Init pipeline

kevin314 · kevin314 · commit baeea192dc1f · 2025-08-24T09:04:56.000Z
diff --git a/fastvideo/configs/models/vaes/cosmosvae.py b/fastvideo/configs/models/vaes/cosmosvae.py
@@ -18,6 +18,14 @@ class CosmosVAEArchConfig(VAEArchConfig):
     attn_scales: tuple[float, ...] = ()
     temperal_downsample: tuple[bool, ...] = (False, True, True)
     dropout: float = 0.0
+    decoder_base_dim: int | None = None
+    is_residual: bool = False
+    in_channels: int = 3
+    out_channels: int = 3
+    patch_size: int | None = None
+    scale_factor_temporal: int = 4
+    scale_factor_spatial: int = 8
+    clip_output: bool = True
     latents_mean: tuple[float, ...] = (
         -0.7571,
         -0.7089,
@@ -62,6 +70,8 @@ def __post_init__(self):
             self.latents_std).view(1, self.z_dim, 1, 1, 1)
         self.shift_factor: torch.Tensor = torch.tensor(self.latents_mean).view(
             1, self.z_dim, 1, 1, 1)
+        self.temporal_compression_ratio = self.scale_factor_temporal
+        self.spatial_compression_ratio = self.scale_factor_spatial
 
 
 @dataclass
diff --git a/fastvideo/models/schedulers/scheduling_flow_match_euler_discrete.py b/fastvideo/models/schedulers/scheduling_flow_match_euler_discrete.py
@@ -88,6 +88,14 @@ class FlowMatchEulerDiscreteScheduler(SchedulerMixin, ConfigMixin,
             The type of dynamic resolution-dependent timestep shifting to apply. Either "exponential" or "linear".
         stochastic_sampling (`bool`, defaults to False):
             Whether to use stochastic sampling.
+        final_sigmas_type (`str`, defaults to "sigma_min"):
+            The type of final sigmas to use. Either "sigma_min" or "zero".

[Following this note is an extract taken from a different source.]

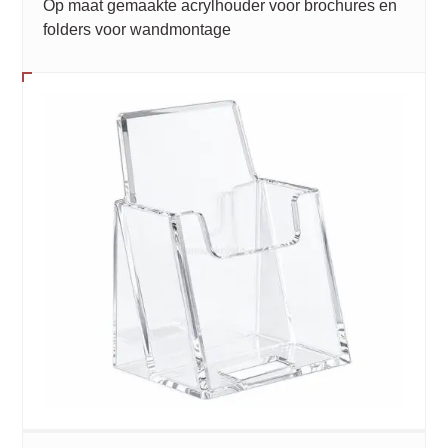
Op maat gemaakte acrylhouder voor brochures en
folders voor wandmontage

+        sigma_max (`float`, *optional*):
+            The maximum sigma value for the noise schedule.
+        sigma_min (`float`, *optional*):
+            The minimum sigma value for the noise schedule.
+        sigma_data (`float`, *optional*):
+            The sigma data value for scaling.
     """
 
     _compatibles: list[Any] = []
@@ -110,6 +118,10 @@ def __init__(
         use_beta_sigmas: bool | None = False,
         time_shift_type: str = "exponential",
         stochastic_sampling: bool = False,
+        final_sigmas_type: str = "sigma_min",
+        sigma_max: float | None = None,
+        sigma_min: float | None = None,
+        sigma_data: float | None = None,
     ):
         if sum([
                 self.config.use_beta_sigmas, self.config.use_exponential_sigmas,
@@ -403,9 +415,14 @@ def set_timesteps(
                 [sigmas_tensor,
                  torch.ones(1, device=sigmas_tensor.device)])
         else:
-            sigmas_tensor = torch.cat(
-                [sigmas_tensor,
-                 torch.zeros(1, device=sigmas_tensor.device)])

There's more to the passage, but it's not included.